Jeff Weiner, the CEO of LinkedIn, will remain in his position and report directly to Satya Nadella, the CEO of Microsoft. Weiner, Nadella and Reid Hoffman, the chairman of the board[whose board?], co-founder and controlling shareholder of LinkedIn, all fully support this deal. Both companies' boards of directors unanimously approved the transaction.
"Just as we have changed the way the world connects to opportunity, this relationship with Microsoft, and the combination of their cloud and LinkedIn's network, now gives us a chance to also change the way the world works," Weiner said. "For the last 13 years, we've been uniquely positioned to connect professionals to make them more productive and successful, and I'm looking forward to leading our team through the next chapter of our story."
What's next for tech industry M&A?
Research analysts at Goldman Sachs recently updated a running list of likely companies it believes will be acquired in the year, according to Business Insider.
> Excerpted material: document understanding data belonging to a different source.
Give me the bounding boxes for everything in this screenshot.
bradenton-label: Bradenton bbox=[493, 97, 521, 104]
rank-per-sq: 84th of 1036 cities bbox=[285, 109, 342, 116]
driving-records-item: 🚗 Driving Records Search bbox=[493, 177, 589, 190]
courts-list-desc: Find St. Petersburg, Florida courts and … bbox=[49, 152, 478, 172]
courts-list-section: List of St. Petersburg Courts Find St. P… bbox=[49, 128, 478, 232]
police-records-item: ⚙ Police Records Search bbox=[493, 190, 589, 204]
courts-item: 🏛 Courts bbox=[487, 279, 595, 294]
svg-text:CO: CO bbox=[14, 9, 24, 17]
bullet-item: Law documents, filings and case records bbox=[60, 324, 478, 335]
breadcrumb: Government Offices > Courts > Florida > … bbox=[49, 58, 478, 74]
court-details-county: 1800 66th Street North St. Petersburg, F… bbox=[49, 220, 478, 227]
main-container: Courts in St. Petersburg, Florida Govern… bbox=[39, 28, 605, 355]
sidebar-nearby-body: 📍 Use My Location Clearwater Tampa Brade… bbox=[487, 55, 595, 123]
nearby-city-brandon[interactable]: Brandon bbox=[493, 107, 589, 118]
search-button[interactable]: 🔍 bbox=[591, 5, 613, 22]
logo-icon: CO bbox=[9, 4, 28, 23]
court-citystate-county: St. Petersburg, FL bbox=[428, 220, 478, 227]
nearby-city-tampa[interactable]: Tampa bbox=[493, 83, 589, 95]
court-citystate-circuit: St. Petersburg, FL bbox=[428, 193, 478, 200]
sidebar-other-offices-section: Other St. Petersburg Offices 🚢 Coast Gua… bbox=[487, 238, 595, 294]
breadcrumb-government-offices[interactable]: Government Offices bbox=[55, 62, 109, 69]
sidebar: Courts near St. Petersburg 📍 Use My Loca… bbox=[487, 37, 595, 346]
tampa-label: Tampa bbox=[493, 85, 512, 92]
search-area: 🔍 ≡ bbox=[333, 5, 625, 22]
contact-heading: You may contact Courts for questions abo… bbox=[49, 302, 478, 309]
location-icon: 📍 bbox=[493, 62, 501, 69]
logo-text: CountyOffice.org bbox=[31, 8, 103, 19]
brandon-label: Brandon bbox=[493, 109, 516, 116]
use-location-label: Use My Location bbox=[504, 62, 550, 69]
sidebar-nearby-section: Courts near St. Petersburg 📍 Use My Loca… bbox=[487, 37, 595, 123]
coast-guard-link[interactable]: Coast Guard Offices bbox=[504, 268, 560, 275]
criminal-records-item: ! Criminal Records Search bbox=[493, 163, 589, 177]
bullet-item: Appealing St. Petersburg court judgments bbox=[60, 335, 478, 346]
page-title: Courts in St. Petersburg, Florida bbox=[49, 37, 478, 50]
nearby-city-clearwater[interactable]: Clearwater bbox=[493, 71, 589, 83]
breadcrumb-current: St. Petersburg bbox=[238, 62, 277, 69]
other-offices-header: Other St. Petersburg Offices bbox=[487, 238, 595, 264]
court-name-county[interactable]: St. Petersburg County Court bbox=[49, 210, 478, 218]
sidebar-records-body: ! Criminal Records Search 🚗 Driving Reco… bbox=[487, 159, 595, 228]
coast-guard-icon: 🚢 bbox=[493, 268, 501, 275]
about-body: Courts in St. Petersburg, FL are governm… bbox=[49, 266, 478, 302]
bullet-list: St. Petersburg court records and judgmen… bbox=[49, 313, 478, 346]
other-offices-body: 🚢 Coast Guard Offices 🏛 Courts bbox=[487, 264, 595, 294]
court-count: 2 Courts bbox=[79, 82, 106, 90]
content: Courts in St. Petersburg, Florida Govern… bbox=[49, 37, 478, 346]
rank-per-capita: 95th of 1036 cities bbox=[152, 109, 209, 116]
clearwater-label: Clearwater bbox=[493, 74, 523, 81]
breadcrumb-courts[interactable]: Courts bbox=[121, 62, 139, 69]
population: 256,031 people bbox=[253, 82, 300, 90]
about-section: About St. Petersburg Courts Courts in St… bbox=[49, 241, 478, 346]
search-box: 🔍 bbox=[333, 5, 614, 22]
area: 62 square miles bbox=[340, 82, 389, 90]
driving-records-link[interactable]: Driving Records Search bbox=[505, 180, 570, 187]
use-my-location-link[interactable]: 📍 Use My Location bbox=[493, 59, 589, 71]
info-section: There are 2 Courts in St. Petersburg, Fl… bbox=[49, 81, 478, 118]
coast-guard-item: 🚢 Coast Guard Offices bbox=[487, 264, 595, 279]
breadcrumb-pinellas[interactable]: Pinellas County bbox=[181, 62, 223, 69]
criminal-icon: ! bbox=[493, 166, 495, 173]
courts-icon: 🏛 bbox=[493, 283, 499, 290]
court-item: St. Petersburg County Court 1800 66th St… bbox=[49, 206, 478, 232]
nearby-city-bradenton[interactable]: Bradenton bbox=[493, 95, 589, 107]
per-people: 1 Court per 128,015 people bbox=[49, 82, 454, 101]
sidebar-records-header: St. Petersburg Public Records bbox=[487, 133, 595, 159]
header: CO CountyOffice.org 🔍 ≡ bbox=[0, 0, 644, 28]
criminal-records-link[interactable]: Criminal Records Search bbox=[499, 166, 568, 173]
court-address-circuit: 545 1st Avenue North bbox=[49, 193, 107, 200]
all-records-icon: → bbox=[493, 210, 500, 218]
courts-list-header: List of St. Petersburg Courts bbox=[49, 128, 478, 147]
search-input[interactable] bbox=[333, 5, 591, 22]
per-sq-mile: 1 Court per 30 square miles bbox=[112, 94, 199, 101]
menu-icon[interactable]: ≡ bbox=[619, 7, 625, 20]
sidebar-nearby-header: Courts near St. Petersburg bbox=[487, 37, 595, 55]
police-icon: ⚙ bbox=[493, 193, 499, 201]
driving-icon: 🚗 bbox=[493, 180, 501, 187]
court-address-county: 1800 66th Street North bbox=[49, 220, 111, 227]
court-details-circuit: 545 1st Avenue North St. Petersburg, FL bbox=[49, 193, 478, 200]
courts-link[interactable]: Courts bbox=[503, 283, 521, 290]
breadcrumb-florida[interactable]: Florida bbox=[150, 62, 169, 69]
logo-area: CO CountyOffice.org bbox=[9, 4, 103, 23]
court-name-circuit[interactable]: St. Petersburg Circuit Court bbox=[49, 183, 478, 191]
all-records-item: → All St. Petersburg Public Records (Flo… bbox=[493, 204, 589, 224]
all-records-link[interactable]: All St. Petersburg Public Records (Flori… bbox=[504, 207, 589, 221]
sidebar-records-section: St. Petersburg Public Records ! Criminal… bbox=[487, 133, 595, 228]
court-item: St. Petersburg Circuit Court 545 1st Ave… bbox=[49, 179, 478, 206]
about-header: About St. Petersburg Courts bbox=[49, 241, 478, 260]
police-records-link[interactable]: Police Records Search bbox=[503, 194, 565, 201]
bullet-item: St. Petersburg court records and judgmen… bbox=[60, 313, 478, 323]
To put this list into perspective, LinkedIn had a number two rating on the list before the merger, indicating that it had a 15 to 30 percent chance of entering into a deal. The following companies all ranked at a one on the list, meaning that they have an even higher chance at 30 to 50 percent:
- Pandora Media: Since the internet radio streaming service went public in 2011, it has failed to make an annual profit. Facing intense competition from Spotify and Apple, among many other streaming platforms, its shares are down 25 percent this year alone. Corvex Management currently owns 9.9 percent of the company. A Business Insider article reported that Keith Meister, founder and chief investment officer, pushed for a sale this past year. Its current market capitalization is $2.8 billion.
- Acacia Communications: The initial public offering market may be quiet so far this year due to global market volatility. However, this Massachusetts supplier of high-speed optical-networking products recently went public in May, marking the second IPO of the year and a good sign for IPO investors. Its current market cap is $1.5 billion, according to Business Insider.
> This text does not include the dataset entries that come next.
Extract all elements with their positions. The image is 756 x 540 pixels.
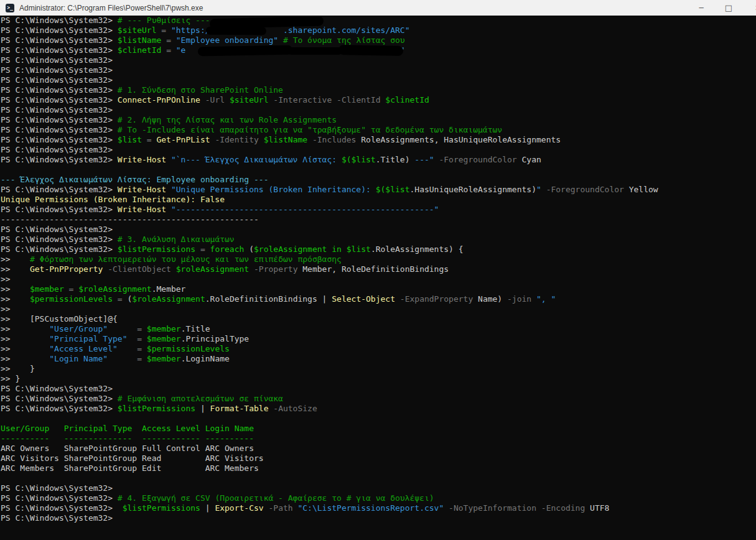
terminal-text-segment: # Φόρτωση των λεπτομερειών του μέλους κα… — [30, 254, 342, 264]
terminal-text-segment — [536, 503, 541, 513]
terminal-line: >> "Principal Type" = $member.PrincipalT… — [0, 334, 756, 344]
terminal-text-segment: --- Έλεγχος Δικαιωμάτων Λίστας: Employee… — [1, 175, 268, 184]
terminal-text-segment — [225, 95, 230, 105]
terminal-line: >> "User/Group" = $member.Title — [0, 324, 756, 334]
terminal-text-segment: >> — [1, 264, 30, 274]
terminal-text-segment: = — [147, 135, 152, 144]
terminal-line: PS C:\Windows\System32> Write-Host "Uniq… — [0, 185, 756, 195]
terminal-text-segment: User/Group Principal Type Access Level L… — [1, 424, 254, 433]
terminal-text-segment: >> } — [1, 374, 20, 383]
terminal-text-segment: -Path — [269, 503, 293, 513]
terminal-text-segment: >> — [1, 334, 49, 343]
terminal-text-segment — [166, 155, 171, 164]
terminal-text-segment: | — [195, 404, 210, 413]
terminal-text-segment: $listPermissions — [123, 503, 200, 513]
terminal-text-segment: = — [200, 244, 205, 254]
terminal-text-segment: "C:\ListPermissionsReport.csv" — [297, 503, 444, 513]
terminal-text-segment — [395, 294, 400, 304]
terminal-text-segment: ---------- -------------- ------------ -… — [1, 434, 254, 443]
terminal-line: PS C:\Windows\System32> $listName = "Emp… — [0, 35, 756, 45]
terminal-line: >> [PSCustomObject]@{ — [0, 314, 756, 324]
terminal-text-segment: "Access Level" — [49, 344, 118, 353]
terminal-text-segment: Format-Table — [210, 404, 269, 413]
minimize-button[interactable]: ─ — [689, 0, 714, 16]
terminal-text-segment: .RoleAssignments) { — [371, 244, 464, 254]
terminal-text-segment: $siteUrl — [118, 26, 157, 35]
terminal-text-segment: -Property — [254, 264, 297, 274]
terminal-text-segment — [200, 95, 205, 105]
terminal-text-segment: .RoleDefinitionBindings | — [205, 294, 332, 304]
terminal-text-segment: -AutoSize — [273, 404, 317, 413]
terminal-line: >> $permissionLevels = ($roleAssignment.… — [0, 294, 756, 304]
terminal-text-segment: $siteUrl — [230, 95, 269, 105]
terminal-text-segment: ----------------------------------------… — [1, 215, 259, 224]
terminal-text-segment: ( — [244, 244, 254, 254]
terminal-text-segment — [166, 185, 171, 194]
terminal-line: PS C:\Windows\System32> $siteUrl = "http… — [0, 26, 756, 35]
terminal-line: ---------- -------------- ------------ -… — [0, 434, 756, 444]
terminal-text-segment: Member, RoleDefinitionBindings — [297, 264, 449, 274]
terminal-text-segment: PS C:\Windows\System32> — [1, 125, 118, 134]
terminal-text-segment: PS C:\Windows\System32> — [1, 135, 118, 144]
redaction-blob — [198, 45, 292, 57]
terminal-line: >> — [0, 304, 756, 314]
redaction-blob — [338, 45, 403, 56]
terminal-text-segment: = — [166, 35, 171, 45]
terminal-line: PS C:\Windows\System32> — [0, 55, 756, 65]
terminal-text-segment: = — [137, 344, 142, 353]
terminal-text-segment: PS C:\Windows\System32> — [1, 384, 113, 393]
terminal-text-segment: PS C:\Windows\System32> — [1, 95, 118, 105]
terminal-line: PS C:\Windows\System32> $listPermissions… — [0, 404, 756, 414]
terminal-text-segment: # --- Ρυθμίσεις --- — [118, 16, 210, 25]
window-titlebar[interactable]: >_ Administrator: C:\Program Files\Power… — [0, 0, 756, 16]
terminal-text-segment: # 2. Λήψη της Λίστας και των Role Assign… — [118, 115, 337, 124]
terminal-text-segment — [166, 205, 171, 214]
terminal-text-segment: Connect-PnPOnline — [118, 95, 200, 105]
terminal-text-segment — [342, 244, 347, 254]
terminal-text-segment: = — [137, 334, 142, 343]
terminal-text-segment: ARC Members SharePointGroup Edit ARC Mem… — [1, 463, 259, 473]
terminal-text-segment: PS C:\Windows\System32> — [1, 404, 118, 413]
terminal-text-segment: PS C:\Windows\System32> — [1, 244, 118, 254]
terminal-text-segment: RoleAssignments, HasUniqueRoleAssignment… — [356, 135, 561, 144]
terminal-line: PS C:\Windows\System32> $list = Get-PnPL… — [0, 135, 756, 145]
terminal-text-segment — [128, 334, 138, 343]
terminal-text-segment: "`n--- Έλεγχος Δικαιωμάτων Λίστας: — [171, 155, 342, 164]
terminal-text-segment — [171, 264, 176, 274]
terminal-text-segment — [541, 185, 546, 194]
terminal-line: >> — [0, 274, 756, 284]
terminal-line: >> "Access Level" = $permissionLevels — [0, 344, 756, 354]
terminal-line: PS C:\Windows\System32> # --- Ρυθμίσεις … — [0, 16, 756, 26]
terminal-text-segment: $roleAssignment — [254, 244, 327, 254]
terminal-text-segment: = — [118, 294, 123, 304]
terminal-text-segment: Cyan — [517, 155, 541, 164]
terminal-text-segment: >> — [1, 284, 30, 294]
terminal-output[interactable]: PS C:\Windows\System32> # --- Ρυθμίσεις … — [0, 16, 756, 523]
terminal-text-segment: >> — [1, 344, 49, 353]
terminal-text-segment: -Identity — [215, 135, 258, 144]
terminal-line: PS C:\Windows\System32> — [0, 145, 756, 155]
terminal-text-segment: .HasUniqueRoleAssignments) — [409, 185, 536, 194]
terminal-text-segment: $listName — [118, 35, 161, 45]
terminal-text-segment: | — [200, 503, 215, 513]
terminal-line: PS C:\Windows\System32> — [0, 75, 756, 85]
terminal-text-segment: " — [536, 185, 541, 194]
terminal-text-segment: PS C:\Windows\System32> — [1, 75, 113, 85]
terminal-text-segment: "Login Name" — [49, 354, 108, 363]
terminal-text-segment: = — [137, 354, 142, 363]
terminal-text-segment — [264, 503, 269, 513]
terminal-text-segment: Write-Host — [118, 185, 166, 194]
terminal-text-segment: PS C:\Windows\System32> — [1, 205, 118, 214]
terminal-text-segment: -ExpandProperty — [400, 294, 473, 304]
terminal-text-segment: PS C:\Windows\System32> — [1, 483, 113, 493]
terminal-line: >> } — [0, 364, 756, 374]
terminal-text-segment: Export-Csv — [215, 503, 263, 513]
terminal-text-segment: $clinetId — [385, 95, 429, 105]
terminal-line: User/Group Principal Type Access Level L… — [0, 424, 756, 434]
terminal-text-segment — [161, 45, 166, 55]
close-button[interactable]: ✕ — [745, 0, 756, 16]
maximize-button[interactable]: □ — [716, 0, 741, 16]
terminal-text-segment: -ClientObject — [108, 264, 171, 274]
terminal-text-segment — [259, 135, 264, 144]
terminal-text-segment: = — [137, 324, 142, 333]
- Zynga: The successful mobile game developer is known for its gaming sensations "FarmVille" and "Words With Friends" that took the country by storm at the launch of the apps in 2009. Even with mounting pressures from King, the "Candy Crush Saga" developer, the company experienced a solid first quarter of the year, exceeding Wall Street expectations due to the guidance of the newly instated CEO Frank Gibeau, according to Business Insider.
With more companies on Goldman Sachs's extensive list and if these predictions prove true, as in the case of LinkedIn, there could be significant M&A activity in the tech industry in the near future. Essentially, this high-profile LinkedIn acquisition may just be the boost many of these companies need to pursue a deal.